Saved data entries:
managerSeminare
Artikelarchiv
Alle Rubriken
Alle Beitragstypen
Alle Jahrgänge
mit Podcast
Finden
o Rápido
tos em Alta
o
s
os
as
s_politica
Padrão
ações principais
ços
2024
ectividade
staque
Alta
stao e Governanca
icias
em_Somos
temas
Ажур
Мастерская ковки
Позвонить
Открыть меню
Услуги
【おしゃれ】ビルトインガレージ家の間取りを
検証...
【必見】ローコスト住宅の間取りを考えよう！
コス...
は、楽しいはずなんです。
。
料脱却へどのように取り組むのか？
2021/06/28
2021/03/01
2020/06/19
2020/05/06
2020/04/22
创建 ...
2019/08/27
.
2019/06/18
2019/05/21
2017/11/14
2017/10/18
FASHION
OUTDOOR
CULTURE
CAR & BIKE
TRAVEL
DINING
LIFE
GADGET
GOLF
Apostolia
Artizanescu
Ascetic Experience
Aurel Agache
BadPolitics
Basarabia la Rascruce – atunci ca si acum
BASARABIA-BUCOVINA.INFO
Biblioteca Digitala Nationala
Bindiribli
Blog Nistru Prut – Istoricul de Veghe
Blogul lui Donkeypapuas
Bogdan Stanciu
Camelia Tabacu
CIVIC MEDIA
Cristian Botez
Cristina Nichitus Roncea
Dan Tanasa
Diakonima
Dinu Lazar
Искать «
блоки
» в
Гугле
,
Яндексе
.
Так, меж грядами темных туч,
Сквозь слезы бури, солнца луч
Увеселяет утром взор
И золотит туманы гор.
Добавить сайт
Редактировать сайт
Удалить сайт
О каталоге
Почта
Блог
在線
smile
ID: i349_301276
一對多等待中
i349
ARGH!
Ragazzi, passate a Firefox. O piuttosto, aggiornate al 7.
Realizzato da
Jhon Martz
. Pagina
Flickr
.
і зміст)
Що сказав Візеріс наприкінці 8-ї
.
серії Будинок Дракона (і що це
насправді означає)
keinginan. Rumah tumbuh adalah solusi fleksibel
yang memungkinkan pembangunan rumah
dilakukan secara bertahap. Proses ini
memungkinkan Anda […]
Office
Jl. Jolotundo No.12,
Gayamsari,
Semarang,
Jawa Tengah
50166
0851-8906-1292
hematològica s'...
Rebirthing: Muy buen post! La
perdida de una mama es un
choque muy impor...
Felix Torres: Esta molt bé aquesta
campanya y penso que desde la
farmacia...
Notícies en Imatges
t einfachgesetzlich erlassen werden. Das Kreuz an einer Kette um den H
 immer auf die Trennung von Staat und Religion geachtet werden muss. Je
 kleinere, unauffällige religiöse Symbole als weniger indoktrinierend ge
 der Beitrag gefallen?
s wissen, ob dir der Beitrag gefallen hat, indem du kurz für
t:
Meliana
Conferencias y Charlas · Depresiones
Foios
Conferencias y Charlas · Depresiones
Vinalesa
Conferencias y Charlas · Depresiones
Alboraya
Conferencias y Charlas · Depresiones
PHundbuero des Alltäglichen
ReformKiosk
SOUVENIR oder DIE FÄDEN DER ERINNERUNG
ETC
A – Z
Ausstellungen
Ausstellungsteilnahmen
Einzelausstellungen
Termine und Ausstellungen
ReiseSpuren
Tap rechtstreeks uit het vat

HOW TO COMPLETE THIS TASK: Copy only this part of the entries above: the line with "料脱却へどのように取り組むのか？", the line with "BASARABIA-BUCOVINA.INFO", and the lines between, all exactly as written.

OUTPUT:
料脱却へどのように取り組むのか？
2021/06/28
2021/03/01
2020/06/19
2020/05/06
2020/04/22
创建 ...
2019/08/27
.
2019/06/18
2019/05/21
2017/11/14
2017/10/18
FASHION
OUTDOOR
CULTURE
CAR & BIKE
TRAVEL
DINING
LIFE
GADGET
GOLF
Apostolia
Artizanescu
Ascetic Experience
Aurel Agache
BadPolitics
Basarabia la Rascruce – atunci ca si acum
BASARABIA-BUCOVINA.INFO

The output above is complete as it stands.